### Your instructions
Without the pictures, write out every entry that follows exactly.

(Saved entries)
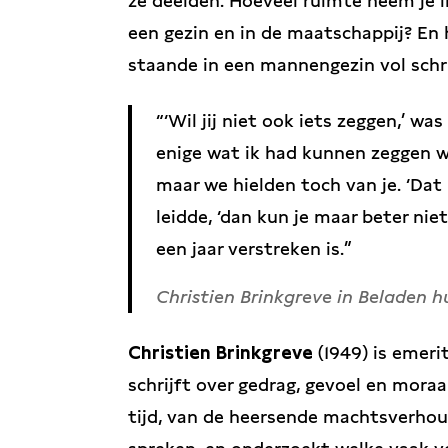
ze deelden. Hoeveel ruimte neem je in
een gezin en in de maatschappij? En 
staande in een mannengezin vol schri
‘Wil jij niet ook iets zeggen,’ wa
enige wat ik had kunnen zeggen wa
maar we hielden toch van je. ‘Dat 
leidde, ‘dan kun je maar beter ni
een jaar verstreken is.
Christien Brinkgreve in Beladen h
Christien Brinkgreve
(1949) is emer
schrijft over gedrag, gevoel en moraa
tijd, van de heersende machtsverho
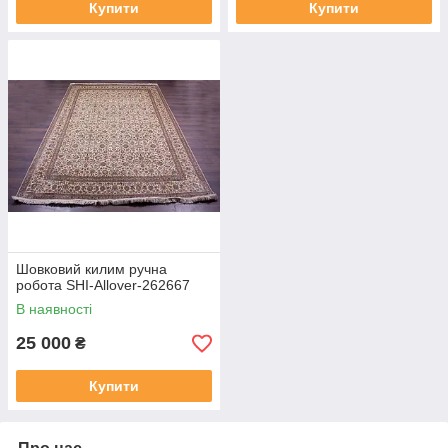
Купити
Купити
Шовковий килим ручна
робота SHI-Allover-262667
В наявності
25 000
₴
Купити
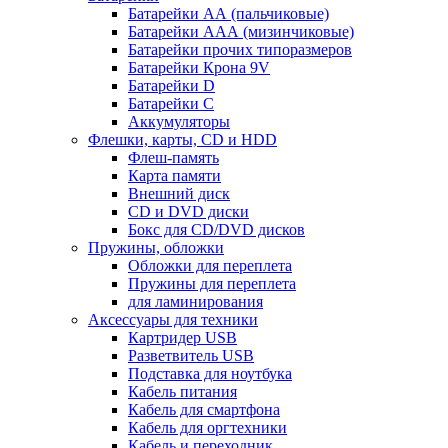
Батарейки АА (пальчиковые)
Батарейки ААА (мизинчиковые)
Батарейки прочих типоразмеров
Батарейки Крона 9V
Батарейки D
Батарейки С
Аккумуляторы
Флешки, карты, CD и HDD
Флеш-память
Карта памяти
Внешний диск
CD и DVD диски
Бокс для CD/DVD дисков
Пружины, обложки
Обложки для переплета
Пружины для переплета
для ламинирования
Аксессуары для техники
Картридер USB
Разветвитель USB
Подставка для ноутбука
Кабель питания
Кабель для смартфона
Кабель для оргтехники
Кабель и переходник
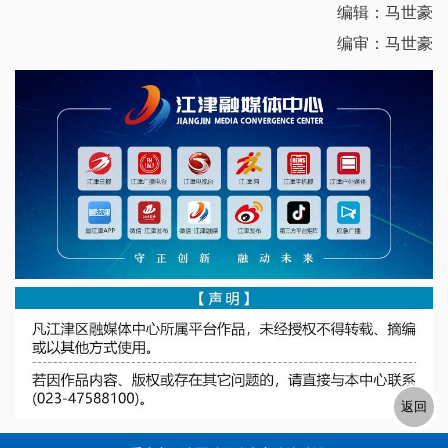
编辑：马世豪
编审：马世豪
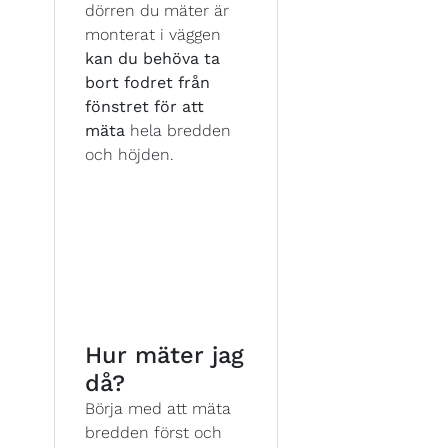
dörren du mäter är
monterat i väggen
kan du behöva ta
bort fodret från
fönstret för att
mäta
hela bredden
och höjden.
Hur mäter jag
då?
Börja med att mäta
bredden först och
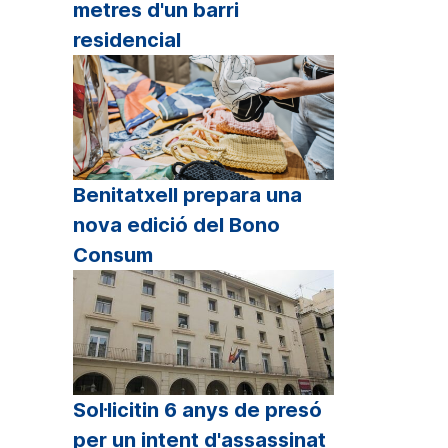
metres d'un barri
residencial
Benitatxell prepara una
nova edició del Bono
Consum
Sol·licitin 6 anys de presó
per un intent d'assassinat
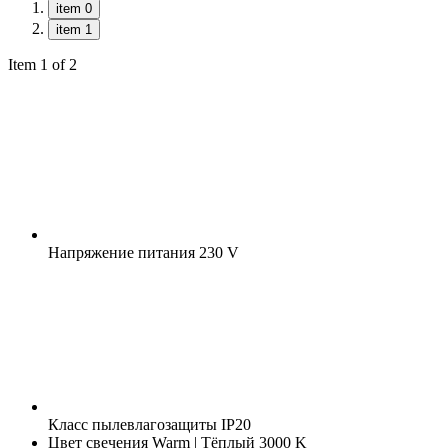
item 0
item 1
Item 1 of 2
Напряжение питания
230 V
Класс пылевлагозащиты
IP20
Цвет свечения
Warm | Тёплый 3000 K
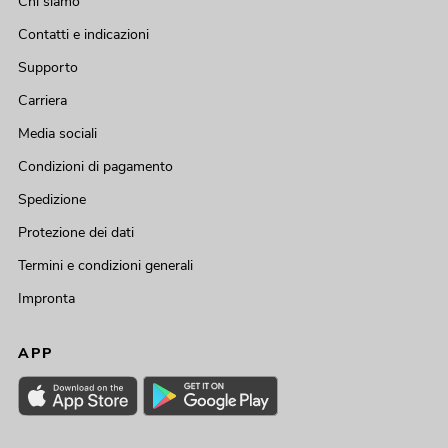
Chi siamo
Contatti e indicazioni
Supporto
Carriera
Media sociali
Condizioni di pagamento
Spedizione
Protezione dei dati
Termini e condizioni generali
Impronta
APP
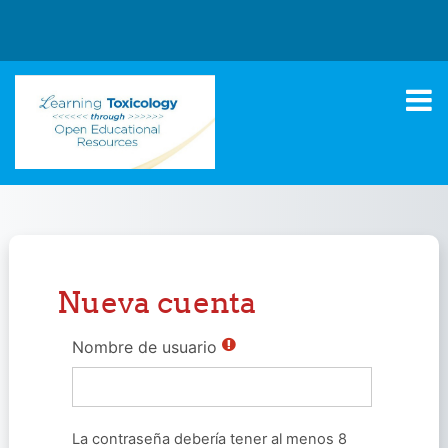
Salta al contenido principal
Nueva cuenta
Nombre de usuario
La contraseña debería tener al menos 8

### Solved exercise
ze deelden. Hoeveel ruimte neem je in
een gezin en in de maatschappij? En 
staande in een mannengezin vol schri
‘Wil jij niet ook iets zeggen,’ wa
enige wat ik had kunnen zeggen wa
maar we hielden toch van je. ‘Dat 
leidde, ‘dan kun je maar beter ni
een jaar verstreken is.
Christien Brinkgreve in Beladen h
Christien Brinkgreve
(1949) is emer
schrijft over gedrag, gevoel en moraa
tijd, van de heersende machtsverho
Купити
Купити
Шовковий килим ручна
робота SHI-Allover-262667
В наявності
25 000
₴
Купити
Батарейки АА (пальчиковые)
Батарейки ААА (мизинчиковые)
Батарейки прочих типоразмеров
Батарейки Крона 9V
Батарейки D
Батарейки С
Аккумуляторы
Флешки, карты, CD и HDD
Флеш-память
Карта памяти
Внешний диск
CD и DVD диски
Бокс для CD/DVD дисков
Пружины, обложки
Обложки для переплета
Пружины для переплета
для ламинирования
Аксессуары для техники
Картридер USB
Разветвитель USB
Подставка для ноутбука
Кабель питания
Кабель для смартфона
Кабель для оргтехники
Кабель и переходник
编辑：马世豪
编审：马世豪
dörren du mäter är
monterat i väggen
kan du behöva ta
bort fodret från
fönstret för att
mäta
hela bredden
och höjden.
Hur mäter jag
då?
Börja med att mäta
bredden först och
metres d'un barri
residencial
Benitatxell prepara una
nova edició del Bono
Consum
Sol·licitin 6 anys de presó
per un intent d'assassinat
item 0
item 1
Item 1 of 2
Напряжение питания
230 V
Класс пылевлагозащиты
IP20
Цвет свечения
Warm | Тёплый 3000 K
Chi siamo
Contatti e indicazioni
Supporto
Carriera
Media sociali
Condizioni di pagamento
Spedizione
Protezione dei dati
Termini e condizioni generali
Impronta
APP
Salta al contenido principal
Nueva cuenta
Nombre de usuario
La contraseña debería tener al menos 8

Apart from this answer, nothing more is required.